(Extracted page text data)
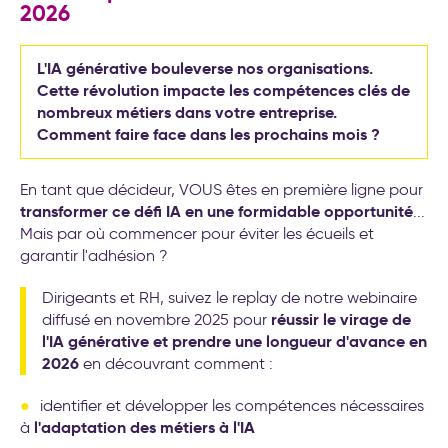
transformation de l’entreprise
2026
L'IA générative bouleverse nos organisations.
Cette révolution impacte les compétences clés de
nombreux métiers dans votre entreprise.
Comment faire face dans les prochains mois ?
En tant que décideur, VOUS êtes en première ligne pour
transformer ce défi IA en une formidable opportunité
...
Mais par où commencer pour éviter les écueils et
garantir l'adhésion ?
Dirigeants et RH, suivez le replay de notre webinaire
réussir le virage de
diffusé en novembre 2025 pour
l'IA générative et prendre une longueur d'avance en
2026
en découvrant comment :
identifier et développer les compétences nécessaires
l'adaptation des métiers à l'IA
à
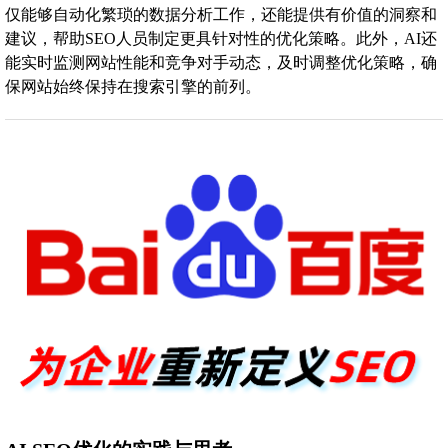
仅能够自动化繁琐的数据分析工作，还能提供有价值的洞察和
建议，帮助SEO人员制定更具针对性的优化策略。此外，AI还
能实时监测网站性能和竞争对手动态，及时调整优化策略，确
保网站始终保持在搜索引擎的前列。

=== How to complete this task ===
Write out exactly the lines that begin at the one containing "建议，帮助SEO人员制定更具针对性的优化策略。此外，AI还" and continue through the last line of the data, and only those.

=== Answer box ===
建议，帮助SEO人员制定更具针对性的优化策略。此外，AI还
能实时监测网站性能和竞争对手动态，及时调整优化策略，确
保网站始终保持在搜索引擎的前列。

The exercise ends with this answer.